No film production could succeed in Ourzazate without the predominantly French speaking workforce that calls this city of 200k home. For Spike TV’s maiden series Tut, some five hundred craftsmen and women arrive daily at the gates of Atlas Studios to hammer nails, plaster statues, weave palms, sew fabric, paint sets and smith metal, all without the use of power tools. There isn’t a nail gun in the entire city. The work day is roughly twelve hours long. Compensation is 150 Dirham, about $18.
Compensation notwithstanding, the plaster and paint departments work some serious movie magic creating these ancient Egyptian sets. You’d never in three thousand years know that the majority of these locations are merely a mix of lime, sand and water, because when our hi-def Alexa cameras pan across them, they look more real thing than the real thing. This is post-post-modern antiquity at its very best. Baudrillard would be proud.
And that’s not to take away from our killer locations. We shoot this week in the iconic, pre-Saharan habitat of Ait-Ben-Haddou. The earthen abodes crowded together along the southern slope of the Atlas mountains were a trading post on the commercial route linking ancient Sudan to Marrakech by the Tizi-n’Telouet Pass. Say that six times quickly.
This particular village, known as a Ksar, was built in the 17th Century, but the architectural technique is hundreds of years older. It differs from the fortress-like Kasbah, which is always comprised of four towers and an open center. A Ksar is more a collection of family dwellings, with a mosque, a public square, and grain threshing areas, for the threshing of grains, of course.
But the inhabitants of Ait-Ben-Haddou weren’t without their concerns for protection. The entire settlement exists behind large defensive walls, which are reinforced by angle towers and zigzagging gates. Their daily prayers for safety and healing were to Allah by this time, but you can be sure Horace wasn’t far off, hovering above, shedding grace from his aerie, his protective eye preserving the sacred Maghreb, just as he does now… for us. In return, we’ll further immortalize his extraordinary story, and for a global television viewership, no less.
We’re going to need your help when this thing airs next July. If ratings aren’t high, we could easily incur the deity’s wrath…
Permalink
Great stuff Al. Keep these coming. Loving the Moroccan history lesson. Surprisingly, I was already familiar with Horus and Set and Osiris and Isis from reading a couple of those Rick Riordan (The Kane Chronicles) books with Holden. Can’t wait to read your this latest missive with Holden this weekend. He’ll totally dig it. Be safe and keep the show rolling.
Permalink
Dear Alex,
Thank you for your wonderful missives.
I think a movie about the making of this movie and the background would be wonderfully compelling.

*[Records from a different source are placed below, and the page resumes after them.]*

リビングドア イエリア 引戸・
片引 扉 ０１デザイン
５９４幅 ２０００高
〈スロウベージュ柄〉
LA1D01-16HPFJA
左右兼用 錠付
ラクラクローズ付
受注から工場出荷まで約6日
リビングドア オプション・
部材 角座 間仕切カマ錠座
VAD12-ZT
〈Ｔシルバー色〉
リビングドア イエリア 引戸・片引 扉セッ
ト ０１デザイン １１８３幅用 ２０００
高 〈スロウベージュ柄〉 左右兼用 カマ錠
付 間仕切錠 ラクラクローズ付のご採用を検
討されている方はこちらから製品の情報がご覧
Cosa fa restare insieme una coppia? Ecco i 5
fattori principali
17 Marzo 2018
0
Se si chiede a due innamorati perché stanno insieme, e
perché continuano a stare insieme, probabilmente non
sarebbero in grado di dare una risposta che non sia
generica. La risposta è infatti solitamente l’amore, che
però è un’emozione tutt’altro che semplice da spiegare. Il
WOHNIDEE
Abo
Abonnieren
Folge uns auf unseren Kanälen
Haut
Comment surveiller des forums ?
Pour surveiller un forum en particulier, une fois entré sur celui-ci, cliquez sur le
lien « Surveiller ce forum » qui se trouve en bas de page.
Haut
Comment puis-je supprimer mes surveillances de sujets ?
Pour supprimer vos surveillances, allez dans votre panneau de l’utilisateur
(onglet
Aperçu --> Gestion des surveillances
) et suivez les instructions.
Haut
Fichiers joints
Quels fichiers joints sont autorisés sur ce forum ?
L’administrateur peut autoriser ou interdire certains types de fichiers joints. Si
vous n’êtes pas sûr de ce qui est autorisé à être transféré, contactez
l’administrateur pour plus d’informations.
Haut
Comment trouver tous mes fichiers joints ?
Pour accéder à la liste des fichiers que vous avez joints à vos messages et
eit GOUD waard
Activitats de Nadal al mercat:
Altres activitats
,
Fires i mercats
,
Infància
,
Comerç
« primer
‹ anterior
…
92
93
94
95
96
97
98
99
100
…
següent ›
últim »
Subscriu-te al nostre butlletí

What an experience you are having. Thank you so much for keeping us informed and as they say, ‘sharing’.
Much love,
Joan
Permalink
I love these missives.
Permalink
i hope you have time to take a cooking class Alex! ❤️Be safe & we look forward to more stories straight from your mouth!
Permalink
I’m a long time fan of great movie / TV productions and I really appreciate the details and narrative with this behind the scenes blog of TUT, currently filming in Morocco. I knew it was a major production, but as a person who has never visited a set, I just couldn’t begin to imagine the level of detail that goes into the planning and production, right down to the hand thrown clay cups. Your descriptions and pictures provide a view that I’ll never have a chance to see. And the number of people involved seems staggering. Huge fan here, and I hope you’ll continue! I’m enjoying every bit!